Anomaly Detection with Score Distribution Discrimination

from arxiv, Accepted by KDD 2023. Detailed discussions can be found in https://openreview.net/forum?id=P1Worw-M1Tf&referrer=[the%20profile%20of%20Minqi%20Jiang](/profile?id=~Minqi_Jiang2)

Recent studies give more attention to the anomaly detection (AD) methods that can leverage a handful of labeled anomalies along with abundant unlabeled data. These existing anomaly-informed AD methods rely on manually predefined score target(s), e.g., prior constant or margin hyperparameter(s), to realize discrimination in anomaly scores between normal and abnormal data. However, such methods would be vulnerable to the existence of anomaly contamination in the unlabeled data, and also lack adaptation to different data scenarios. In this paper, we propose to optimize the anomaly scoring function from the view of score distribution, thus better retaining the diversity and more fine-grained information of input data, especially when the unlabeled data contains anomaly noises in more practical AD scenarios. We design a novel loss function called Overlap loss that minimizes the overlap area between the score distributions of normal and abnormal samples, which no longer depends on prior anomaly score targets and thus acquires adaptability to various datasets. Overlap loss consists of Score Distribution Estimator and Overlap Area Calculation, which are introduced to overcome challenges when estimating arbitrary score distributions, and to ensure the boundness of training loss. As a general loss component, Overlap loss can be effectively integrated into multiple network architectures for constructing AD models. Extensive experimental results indicate that Overlap loss based AD models significantly outperform their state-of-the-art counterparts, and achieve better performance on different types of anomalies.

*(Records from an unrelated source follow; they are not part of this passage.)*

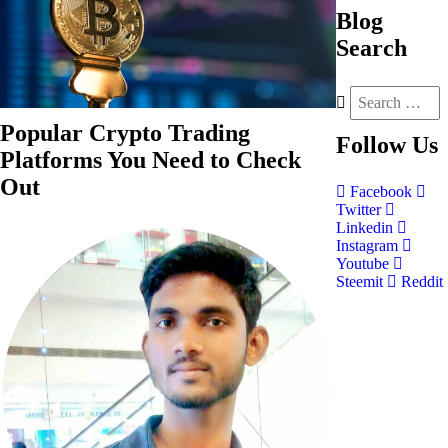
Blog
Search
Popular Crypto Trading
Follow
Us
Platforms You Need to Check
Out
Facebook
Twitter
Linkedin
Instagram
Youtube
Steemit
Reddit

翻译：近期研究更加关注能够利用少量标注异常数据与大量未标注数据的异常检测方法。现有这些利用异常信息的检测方法依赖于人工预设的分数目标（如先验常数或间隔超参数），以实现正常与异常数据在异常分数上的区分。然而，此类方法易受未标注数据中异常污染的影响，且缺乏对不同数据场景的适应性。本文提出从分数分布视角优化异常评分函数，从而更好地保留输入数据的多样性与细粒度信息，尤其适用于未标注数据包含异常噪声的更实际检测场景。我们设计了一种新型损失函数——重叠损失（Overlap loss），该函数通过最小化正常与异常样本分数分布的重叠区域，不再依赖先验异常分数目标，因而能够适应不同数据集。重叠损失由分数分布估计器与重叠面积计算两部分构成，前者用于克服任意分数分布估计中的挑战，后者确保训练损失的有界性。作为通用损失组件，重叠损失可有效集成到多种网络架构中构建异常检测模型。大量实验结果表明，基于重叠损失的异常检测模型显著优于当前最先进方法，并在不同类型异常上取得更优性能。